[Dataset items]
────────────────────────────────────────

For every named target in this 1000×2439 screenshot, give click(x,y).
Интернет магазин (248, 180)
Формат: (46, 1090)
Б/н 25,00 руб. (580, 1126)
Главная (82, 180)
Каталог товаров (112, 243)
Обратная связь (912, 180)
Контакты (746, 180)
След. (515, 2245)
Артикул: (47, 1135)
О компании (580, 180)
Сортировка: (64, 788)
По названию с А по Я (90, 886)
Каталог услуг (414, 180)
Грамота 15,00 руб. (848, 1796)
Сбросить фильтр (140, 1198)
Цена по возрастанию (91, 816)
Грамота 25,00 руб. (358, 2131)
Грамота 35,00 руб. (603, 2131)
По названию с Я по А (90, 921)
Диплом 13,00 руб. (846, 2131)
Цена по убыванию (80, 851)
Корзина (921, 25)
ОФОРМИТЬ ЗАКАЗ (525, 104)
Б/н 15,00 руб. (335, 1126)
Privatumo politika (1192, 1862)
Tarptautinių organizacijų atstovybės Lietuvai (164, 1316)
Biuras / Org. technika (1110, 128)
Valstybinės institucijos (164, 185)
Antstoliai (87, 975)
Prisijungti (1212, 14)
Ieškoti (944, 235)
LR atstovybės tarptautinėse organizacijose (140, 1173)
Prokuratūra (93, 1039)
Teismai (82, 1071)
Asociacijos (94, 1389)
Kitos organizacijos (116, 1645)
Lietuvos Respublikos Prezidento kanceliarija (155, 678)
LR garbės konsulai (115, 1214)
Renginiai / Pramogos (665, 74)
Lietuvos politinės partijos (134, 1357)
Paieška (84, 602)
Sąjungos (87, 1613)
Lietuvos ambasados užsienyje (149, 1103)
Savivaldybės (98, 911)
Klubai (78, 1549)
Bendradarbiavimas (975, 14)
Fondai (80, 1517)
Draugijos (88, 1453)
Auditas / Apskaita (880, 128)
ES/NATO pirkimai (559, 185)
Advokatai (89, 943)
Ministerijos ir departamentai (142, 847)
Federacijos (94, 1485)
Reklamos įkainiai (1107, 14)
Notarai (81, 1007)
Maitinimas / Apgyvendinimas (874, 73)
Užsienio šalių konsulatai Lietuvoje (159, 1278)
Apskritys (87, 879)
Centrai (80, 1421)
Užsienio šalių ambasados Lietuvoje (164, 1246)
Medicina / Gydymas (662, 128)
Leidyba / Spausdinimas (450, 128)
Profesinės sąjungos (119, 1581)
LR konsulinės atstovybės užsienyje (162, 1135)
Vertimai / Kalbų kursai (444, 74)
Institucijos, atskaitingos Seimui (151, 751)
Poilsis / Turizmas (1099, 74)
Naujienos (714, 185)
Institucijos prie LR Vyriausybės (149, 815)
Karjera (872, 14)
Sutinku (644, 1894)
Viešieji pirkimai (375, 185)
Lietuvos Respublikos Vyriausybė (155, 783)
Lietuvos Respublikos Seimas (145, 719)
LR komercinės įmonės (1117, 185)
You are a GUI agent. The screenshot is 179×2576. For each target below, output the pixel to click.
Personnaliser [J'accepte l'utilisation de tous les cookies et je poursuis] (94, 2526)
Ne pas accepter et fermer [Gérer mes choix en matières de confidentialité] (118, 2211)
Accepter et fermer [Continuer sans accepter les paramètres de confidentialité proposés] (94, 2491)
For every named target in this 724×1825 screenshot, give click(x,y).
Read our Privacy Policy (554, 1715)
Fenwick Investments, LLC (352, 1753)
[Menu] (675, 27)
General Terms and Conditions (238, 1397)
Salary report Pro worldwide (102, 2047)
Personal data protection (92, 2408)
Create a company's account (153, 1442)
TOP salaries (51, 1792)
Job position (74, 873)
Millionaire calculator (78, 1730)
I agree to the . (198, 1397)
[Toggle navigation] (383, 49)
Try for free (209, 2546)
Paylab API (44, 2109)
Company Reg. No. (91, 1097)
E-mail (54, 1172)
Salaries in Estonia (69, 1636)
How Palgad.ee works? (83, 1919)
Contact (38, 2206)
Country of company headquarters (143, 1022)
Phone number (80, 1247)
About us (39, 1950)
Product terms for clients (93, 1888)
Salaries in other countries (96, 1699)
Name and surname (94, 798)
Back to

────────────────────────────────────────

- **EXERCISE DESCRIPTION**
Line by line, the data should be returned exactly as written.

- **RESULT OF THE EXERCISE**
For every named target in this 1000×2439 screenshot, give click(x,y).
Интернет магазин (248, 180)
Формат: (46, 1090)
Б/н 25,00 руб. (580, 1126)
Главная (82, 180)
Каталог товаров (112, 243)
Обратная связь (912, 180)
Контакты (746, 180)
След. (515, 2245)
Артикул: (47, 1135)
О компании (580, 180)
Сортировка: (64, 788)
По названию с А по Я (90, 886)
Каталог услуг (414, 180)
Грамота 15,00 руб. (848, 1796)
Сбросить фильтр (140, 1198)
Цена по возрастанию (91, 816)
Грамота 25,00 руб. (358, 2131)
Грамота 35,00 руб. (603, 2131)
По названию с Я по А (90, 921)
Диплом 13,00 руб. (846, 2131)
Цена по убыванию (80, 851)
Корзина (921, 25)
ОФОРМИТЬ ЗАКАЗ (525, 104)
Б/н 15,00 руб. (335, 1126)
Privatumo politika (1192, 1862)
Tarptautinių organizacijų atstovybės Lietuvai (164, 1316)
Biuras / Org. technika (1110, 128)
Valstybinės institucijos (164, 185)
Antstoliai (87, 975)
Prisijungti (1212, 14)
Ieškoti (944, 235)
LR atstovybės tarptautinėse organizacijose (140, 1173)
Prokuratūra (93, 1039)
Teismai (82, 1071)
Asociacijos (94, 1389)
Kitos organizacijos (116, 1645)
Lietuvos Respublikos Prezidento kanceliarija (155, 678)
LR garbės konsulai (115, 1214)
Renginiai / Pramogos (665, 74)
Lietuvos politinės partijos (134, 1357)
Paieška (84, 602)
Sąjungos (87, 1613)
Lietuvos ambasados užsienyje (149, 1103)
Savivaldybės (98, 911)
Klubai (78, 1549)
Bendradarbiavimas (975, 14)
Fondai (80, 1517)
Draugijos (88, 1453)
Auditas / Apskaita (880, 128)
ES/NATO pirkimai (559, 185)
Advokatai (89, 943)
Ministerijos ir departamentai (142, 847)
Federacijos (94, 1485)
Reklamos įkainiai (1107, 14)
Notarai (81, 1007)
Maitinimas / Apgyvendinimas (874, 73)
Užsienio šalių konsulatai Lietuvoje (159, 1278)
Apskritys (87, 879)
Centrai (80, 1421)
Užsienio šalių ambasados Lietuvoje (164, 1246)
Medicina / Gydymas (662, 128)
Leidyba / Spausdinimas (450, 128)
Profesinės sąjungos (119, 1581)
LR konsulinės atstovybės užsienyje (162, 1135)
Vertimai / Kalbų kursai (444, 74)
Institucijos, atskaitingos Seimui (151, 751)
Poilsis / Turizmas (1099, 74)
Naujienos (714, 185)
Institucijos prie LR Vyriausybės (149, 815)
Karjera (872, 14)
Sutinku (644, 1894)
Viešieji pirkimai (375, 185)
Lietuvos Respublikos Vyriausybė (155, 783)
Lietuvos Respublikos Seimas (145, 719)
LR komercinės įmonės (1117, 185)
You are a GUI agent. The screenshot is 179×2576. For each target below, output the pixel to click.
Personnaliser [J'accepte l'utilisation de tous les cookies et je poursuis] (94, 2526)
Ne pas accepter et fermer [Gérer mes choix en matières de confidentialité] (118, 2211)
Accepter et fermer [Continuer sans accepter les paramètres de confidentialité proposés] (94, 2491)
For every named target in this 724×1825 screenshot, give click(x,y).
Read our Privacy Policy (554, 1715)
Fenwick Investments, LLC (352, 1753)
[Menu] (675, 27)
General Terms and Conditions (238, 1397)
Salary report Pro worldwide (102, 2047)
Personal data protection (92, 2408)
Create a company's account (153, 1442)
TOP salaries (51, 1792)
Job position (74, 873)
Millionaire calculator (78, 1730)
I agree to the . (198, 1397)
[Toggle navigation] (383, 49)
Try for free (209, 2546)
Paylab API (44, 2109)
Company Reg. No. (91, 1097)
E-mail (54, 1172)
Salaries in Estonia (69, 1636)
How Palgad.ee works? (83, 1919)
Contact (38, 2206)
Country of company headquarters (143, 1022)
Phone number (80, 1247)
About us (39, 1950)
Product terms for clients (93, 1888)
Salaries in other countries (96, 1699)
Name and surname (94, 798)
Back to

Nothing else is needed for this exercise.